Comment remplir les pirogues pour Malte ou Lampedusa ?

Par Catherine Morand, journaliste

Dans une interview publiée le 19 octobre 2013 dans les colonnes de la « Neue Zürcher Zeitung » la conseillère fédérale Simonetta Sommaruga lâchait une petite bombe en estimant que les grandes sociétés du secteur des matières premières portent une part de responsabilité dans les tragédies des migrants qui se noient par centaines au large des côtes européennes. Selon elle, l’exploitation du sol des pays en développement ne laisse quasiment rien aux populations locales, qui émigrent en masse par manque de perspectives. « Nous devons également contribuer à améliorer cette situation, notamment parce qu’on trouve aussi de telles entreprises en Suisse », avait-elle ajouté.
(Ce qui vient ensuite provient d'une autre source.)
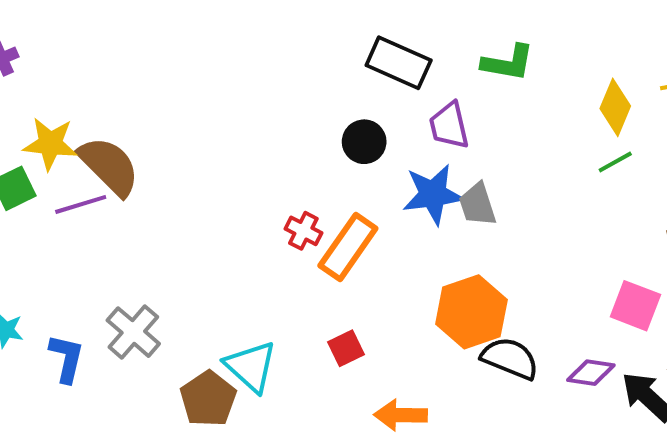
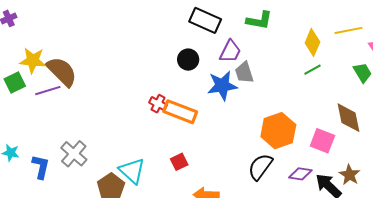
purple trapezoid: (449, 126) -> (230, 51), turned -140
gray trapezoid: (478, 204) -> (244, 73), moved
orange rectangle: (348, 247) -> (180, 112), turned 76
orange hexagon: (471, 312) -> (278, 131), moved
black semicircle: (510, 358) -> (260, 167), turned -76

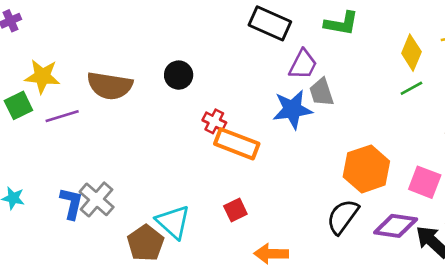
black circle: (188, 60) -> (179, 75), moved
brown semicircle: (62, 72) -> (110, 86), moved, turned 144
red cross: (158, 104) -> (214, 121), moved
blue L-shape: (41, 167) -> (71, 203), moved
purple diamond: (300, 174) -> (396, 226), size x1.4

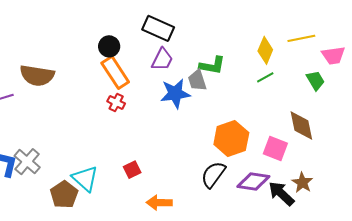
green L-shape: (341, 23) -> (212, 65), moved
purple trapezoid: (303, 64) -> (162, 59), moved
black circle: (179, 75) -> (109, 46), moved
orange rectangle: (237, 144) -> (115, 72), moved, turned 36

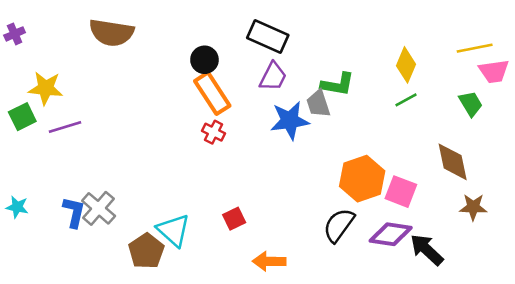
yellow line: (301, 38) -> (475, 48), moved
brown semicircle: (37, 75) -> (111, 33), moved
pink square: (275, 149) -> (401, 192), moved
brown star: (302, 183) -> (473, 207), moved, turned -30

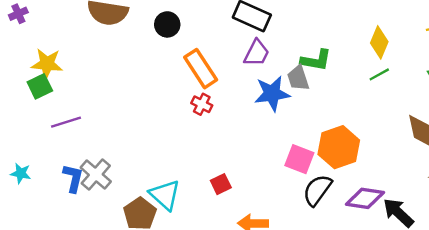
black circle: (204, 60) -> (167, 24), moved
green square: (22, 117) -> (40, 86), moved
purple line: (65, 127) -> (66, 122), moved
pink square: (401, 192) -> (299, 159), moved

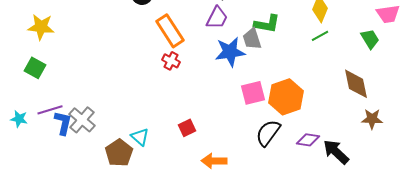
green square: (40, 86) -> (35, 68), moved, turned -35
purple line: (66, 122) -> (50, 110), moved
pink square: (299, 159) -> (253, 93), moved, turned -35
cyan triangle: (165, 195) -> (140, 137), size x0.7
purple diamond: (365, 198) -> (308, 140), size x0.7

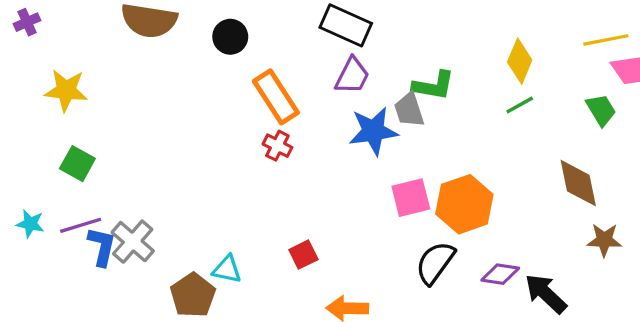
green square: (35, 68) -> (77, 164), moved
cyan star: (19, 119) -> (30, 224), moved
cyan triangle: (140, 137) -> (227, 269), turned -30

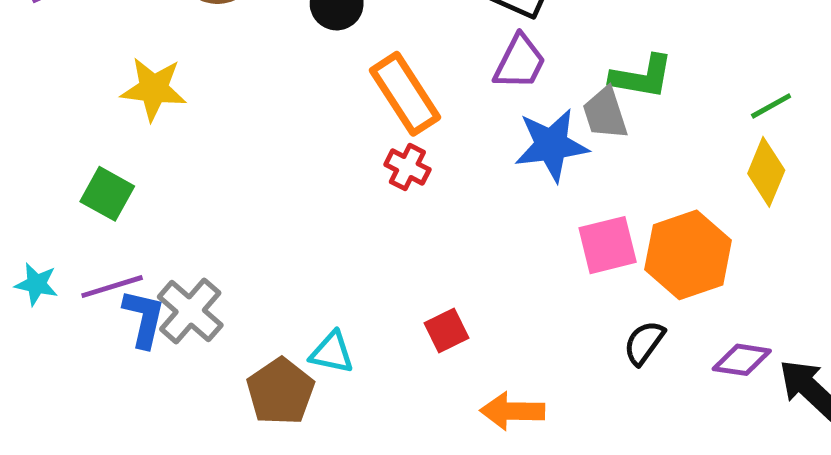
yellow diamond: (520, 61) -> (766, 172), moved
yellow star: (66, 90) -> (154, 89), moved
black semicircle: (435, 263) -> (644, 343), size x0.7

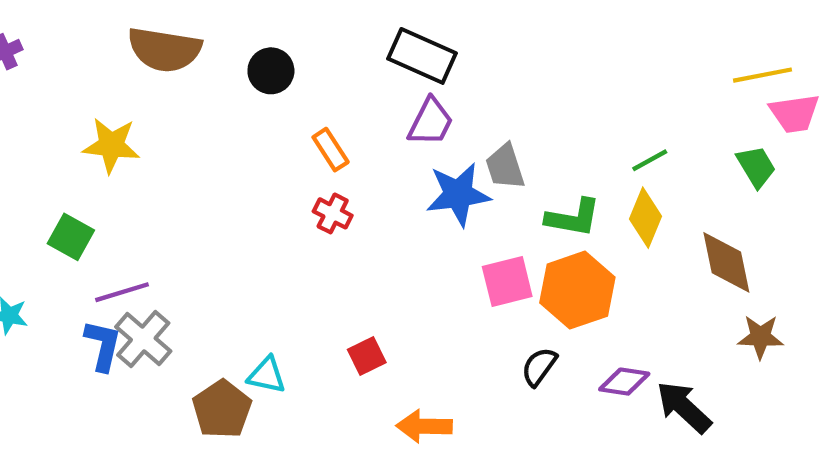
green L-shape: (642, 77) -> (573, 218), moved
orange rectangle: (405, 94) -> (331, 150), size x0.6
purple line: (112, 287) -> (122, 292), moved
Une position courageuse, qui reflète bien la réalité. Malgré les richesses naturelles dont de nombreux pays sont abondamment pourvus, la population n’en tire guère d’avantages, et pas non plus de jobs pour une jeunesse désoeuvrée et clochardisée. Parmi tous les malheureux qui s’entassent dans des pirogues en direction de Lampedusa, Malte ou des Canaries, figurent certes des ressortissants de pays en guerre. Mais on trouve également d’innombrables jeunes qui, n’ayant aucun perspective, aucun avenir professionnel dans leur pays, font le pari fou d’émigrer en Europe à bord de rafiots déglingués, dans l’espoir de pouvoir aider leurs familles restées au pays, depuis cet eldorado.

Le Niger, pays au sous-sol richissime en uranium, pétrole, or, mais figurant parmi les nations les plus pauvres du monde, en est la parfaite illustration. Au début de ce mois d’octobre pourtant, son premier ministre annonçait que le Niger allait « passer au peigne fin » ses contrats miniers avec le géant français Areva, qui exploite l’uranium du pays depuis près d’un demi-siècle, les estimant « déséquilibrés ». Une grande première : ces contrats, qui arrivent à terme à la fin de cette année, sont reconduits tacitement depuis des décennies. Las. En guise de réponse aux autorités nigériennes, Areva vient d’annoncer que, dans ce contexte, il risquait devoir interrompre sa production d’uranium dans l’une de ses filiales minière au Niger. Le bras de fer ne fait que commencer…

Aujourd’hui comme hier, c’est quasiment mission impossible pour les pays riches en ressources naturelles que de vouloir en retirer des revenus qui leur permettraient d’améliorer les conditions de vie de leurs populations. Cela serait pourtant à la base de cette « lutte contre la pauvreté » que la communauté internationale répète sur tous les tons, comme un mantra, alors qu’au même moment les grands groupes miniers, pétroliers, mais aussi agroalimentaires ne lâchent sur rien. Tout en condamnant  des millions de personnes à une misère sans issue.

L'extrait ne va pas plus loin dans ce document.